Sí, lo sé, quizás sea repetitiva, pero ¿qué puedo hacer si adoro la comida reconfortante? Para mí son el mejor plato por excelencia, el que más se adapta a mi gusto, a mis necesidades e incluso a mi estado de ánimo. Son versátiles y perfectos para cualquier ocasión, ya sea por la noche para sentirse en forma y mantenerse ligero, o como plato de refuerzo, para acompañar segundos de carne. Las cremas no solo son buenas, también pueden tener excelentes beneficios para nuestro organismo dependiendo de las combinaciones que usemos, ya sea con verduras, especialmente si son de temporada, o legumbres: hay las detox, con vegetales desintoxicantes y depurativos, o las energéticas, con la adición de ingredientes ricos en minerales y vitaminas capaces de estimular el cuerpo; no faltan las fortificantes, a base de coles y semillas oleaginosas, ricas en ácidos grasos poliinsaturados, ¡solo por nombrar algunas! Hay, por lo tanto, buenas razones para preparar siempre una diferente, ¡especialmente en estas frías noches de invierno! Y aquí está mi propuesta de hoy, una crema de lentejas, conocidas por su alto poder nutritivo, ricas en fibra y hierro, adornadas con una sabrosa brunoise de zanahorias al jengibre. ¡Un plato que garantizará a nuestro organismo elevar las defensas inmunitarias, calentarnos de manera natural y cuidarnos a nosotros mismos!

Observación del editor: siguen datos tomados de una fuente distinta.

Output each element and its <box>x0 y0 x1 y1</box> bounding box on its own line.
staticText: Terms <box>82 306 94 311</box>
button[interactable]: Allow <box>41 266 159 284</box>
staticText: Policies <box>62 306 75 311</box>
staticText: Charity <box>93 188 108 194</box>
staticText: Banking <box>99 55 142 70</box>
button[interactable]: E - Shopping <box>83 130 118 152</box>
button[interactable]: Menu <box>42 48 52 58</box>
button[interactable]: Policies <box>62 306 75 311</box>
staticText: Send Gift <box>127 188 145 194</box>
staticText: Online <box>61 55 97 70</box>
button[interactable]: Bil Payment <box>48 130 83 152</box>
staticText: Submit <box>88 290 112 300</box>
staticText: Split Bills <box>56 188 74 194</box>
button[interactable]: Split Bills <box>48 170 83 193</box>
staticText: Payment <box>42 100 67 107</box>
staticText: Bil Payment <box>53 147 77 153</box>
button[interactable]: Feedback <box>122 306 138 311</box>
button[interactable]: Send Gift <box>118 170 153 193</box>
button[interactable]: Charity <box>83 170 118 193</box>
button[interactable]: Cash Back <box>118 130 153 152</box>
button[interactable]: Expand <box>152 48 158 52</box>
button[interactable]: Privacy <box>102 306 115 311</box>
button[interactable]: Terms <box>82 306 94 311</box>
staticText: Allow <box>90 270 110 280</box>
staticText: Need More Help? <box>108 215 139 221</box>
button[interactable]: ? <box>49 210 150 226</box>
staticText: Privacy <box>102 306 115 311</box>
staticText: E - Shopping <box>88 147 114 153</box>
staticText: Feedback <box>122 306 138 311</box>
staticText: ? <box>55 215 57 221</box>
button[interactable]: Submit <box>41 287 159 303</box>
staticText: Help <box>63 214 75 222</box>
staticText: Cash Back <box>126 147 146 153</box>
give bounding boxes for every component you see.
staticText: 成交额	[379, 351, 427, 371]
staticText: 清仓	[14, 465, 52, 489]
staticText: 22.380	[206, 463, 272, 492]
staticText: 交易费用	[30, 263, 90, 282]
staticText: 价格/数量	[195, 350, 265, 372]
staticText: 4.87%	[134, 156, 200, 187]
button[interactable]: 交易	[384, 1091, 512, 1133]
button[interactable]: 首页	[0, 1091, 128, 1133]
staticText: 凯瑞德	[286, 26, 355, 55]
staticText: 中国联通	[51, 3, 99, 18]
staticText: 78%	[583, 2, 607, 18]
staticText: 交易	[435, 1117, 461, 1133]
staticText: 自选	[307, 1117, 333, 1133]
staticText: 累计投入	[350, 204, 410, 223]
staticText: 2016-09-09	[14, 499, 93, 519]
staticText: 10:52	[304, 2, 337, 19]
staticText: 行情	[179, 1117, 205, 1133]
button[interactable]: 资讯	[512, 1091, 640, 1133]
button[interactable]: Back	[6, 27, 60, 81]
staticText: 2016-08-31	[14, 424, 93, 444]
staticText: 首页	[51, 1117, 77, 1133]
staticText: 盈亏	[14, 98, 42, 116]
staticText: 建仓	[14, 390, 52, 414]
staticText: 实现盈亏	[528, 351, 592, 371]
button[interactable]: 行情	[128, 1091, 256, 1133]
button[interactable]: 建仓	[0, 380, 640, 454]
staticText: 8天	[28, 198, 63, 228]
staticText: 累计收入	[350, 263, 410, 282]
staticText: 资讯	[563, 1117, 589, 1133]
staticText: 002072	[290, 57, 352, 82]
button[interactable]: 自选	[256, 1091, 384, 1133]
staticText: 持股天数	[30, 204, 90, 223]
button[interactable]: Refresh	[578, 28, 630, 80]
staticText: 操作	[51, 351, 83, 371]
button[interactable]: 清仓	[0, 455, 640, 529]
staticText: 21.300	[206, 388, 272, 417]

Todas las recetas «veganas» están libres de carne y/o pescado… tampoco puede haber uso de otros alimentos a base de proteínas animales, como huevos y queso.
- Dificultad: Muy fácil
- Costo: Económico
- Tiempo de preparación: 15 Minutos
- Porciones: 4
- Métodos de Cocción: Cocina
- Cocina: Italiana
- Estacionalidad: Otoño, Invierno
Ingredientes:
- 350 g Lentejas
- 5 Zanahorias grandes
- 7 cucharadas Salsa de tomates
- 1 Puerro
- 1 diente Ajo
- 3 hojas Laurel
- 3 Bayas de enebro
- 2 hojas Salvia
- 20 g Jengibre fresco
- 1 cucharada Jengibre en polvo
- al gusto Aceite de oliva virgen extra
- al gusto Sal
- al gusto Pimienta blanca
Preparación:
En una olla grande, dore el puerro cortado en rodajas con dos cucharadas de agua. Agregue las lentejas y cúbralas con abundante agua caliente sin sal. A partir de la ebullición, añada el laurel, el enebro, el romero y la salvia y deje hervir a fuego lento durante unos 35 minutos o hasta que las lentejas estén bien cocidas, añadiendo más agua caliente si es necesario (fig. 1).
Mientras tanto, lave las zanahorias, pélelas y prepare una brunoise, es decir, un corte en cubos muy pequeños (fig. 2).
Una vez cocidas las lentejas, elimine las hojas de laurel y el enebro; sálelas y escúrralas casi por completo de su caldo, asegurándose de guardar un poco aparte. Aromatice con el jengibre fresco rallado y una pizca de pimienta blanca (fig. 3).
En un wok, haga rehogar la brunoise de zanahorias con un diente de ajo, un chorrito de aceite de oliva virgen extra y dos cucharadas de caldo de lentejas (fig. 4).
Luego, añada la salsa de tomate poco a poco, alternando con algunas otras cucharadas de caldo de lentejas, según sea necesario y cocine durante unos 15 minutos a fuego moderado (fig. 5).
Cuando las zanahorias estén cocidas, pero aún crujientes, ajuste de sal, aromatice con jengibre en polvo y apague el fuego (fig. 6).
Añada las zanahorias a las lentejas, asegurándose de guardar un poco aparte para la decoración final. Triture todo con una batidora de inmersión hasta obtener un puré cremoso (fig. 7).
Pase el puré por el pasapurés para obtener una consistencia aterciopelada (fig. 8).
Sirva caliente adornando con algunas cucharadas de zanahorias al jengibre, un puñado de crotones de pan tostado y un chorrito de aceite. Y voilà… ¡su crema de lentejas con zanahorias al jengibre está lista para ser disfrutada!
¡Buen provecho desde la cocina de Fefè!